Roll forward to 2018 and there’s been a near-universal shift in sentiment as strong and synchronized global economic growth drives demand for raw materials. 

"We have not seen this kind of growth since before the global financial crisis," OPEC Secretary-General Mohammad Barkindo said in an interview. 

In panel discussions, interviews, and conversations on the evening cocktail circuit at the Steigenberger Grandhotel Belvedere, it was hard to find a bearish voice. The Bloomberg Commodity Spot Index, a gauge that tracks raw materials from oil to wheat, has risen 41 percent over the last two years to trade at highs last seen in November 2014. 

Daniel Yergin, the oil historian and consultant at IHS Markit Inc., summarized what many said in private: "The combination of strong economic growth and cheap money is lifting commodities."

The falling value of the U.S. dollar -- often a trend that drives commodities higher -- is also helping, particularly after U.S. Treasury Secretary Steven Mnuchin suggested in Davos the administration favored a weaker currency. Although President Donald Trump later walked back the comments, oil and commodities have felt the benefit of the dollar’s 11 percent slide over the last year.

The 2018 edition of the World Economic Forum was packed with natural resources executives, from Oleg Deripaska, the billionaire behind Russian aluminum giant United Co. Rusal, to BP Plc boss Bob Dudley. Big commodities traders included David MacLennan, the chief executive officer of Cargill and Ivan Glasenberg, the billionaire head of Glencore Plc. 

Marco Dunand, the CEO of Geneva-based oil trader Mercuria Energy Group Ltd., said he expects oil to trade between $60 and $75 this year.

“The market has risen quite a lot recently and it would be wise to pause and see the response of U.S. shale,” Dunand, a former Goldman Sachs executive, said in an interview. "Demand growth has surprised many people and is going to remain strong.”

If you believe the Davos consensus, the U.S. tax cuts are set to accelerate America’s growth, China is now expanding faster after a two-year slowdown and the outlook in countries from Brazil to India looks positive. Moreover, Russia and Saudi Arabia are in no mood to rein in rising oil prices that are starting to salve strained government finances.
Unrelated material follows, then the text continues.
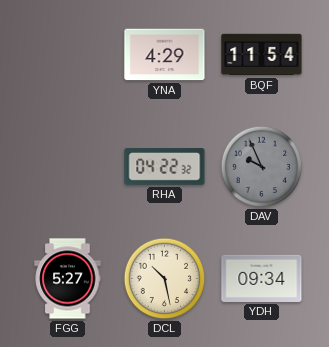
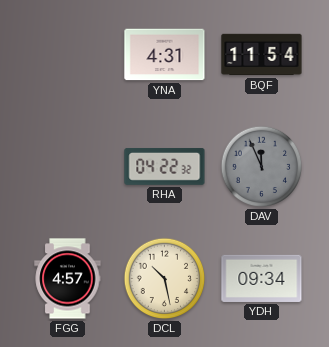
YNA: 4:29 -> 4:31
DAV: 9:56 -> 11:56
FGG: 5:27 -> 4:57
Khalid Al-Falih, the Saudi minister of energy and industry, told delegates that current prices weren’t yet sending the signal needed for the industry to invest -- a message many took as a green light for another move higher. 

Yet Davos is often accused of viewing the world through a rear-view mirror and failing to anticipate big changes in politics, markets, finance and business. Few in the Swiss Alpine resort saw the emergence of Trump or the global financial crisis. So the bullish consensus is a worry for some in the commodities industry. 

To read a report on sentiment at Davos in 2007, click here.

"I haven’t heard here in Davos anyone who’s pessimistic -- that’s a source of concern," said Tom Hayes, the chief executive of Tyson Food Inc, the largest U.S. meat processor.

(Adds comments on oil price and market outlook from Mercuria Energy CEO.)

--With assistance from Andy Hoffman

To contact the reporter on this story: Javier Blas in Davos at jblas3@bloomberg.net.

To contact the editors responsible for this story: Will Kennedy at wkennedy3@bloomberg.net, James Herron, John Deane

©2018 Bloomberg L.P.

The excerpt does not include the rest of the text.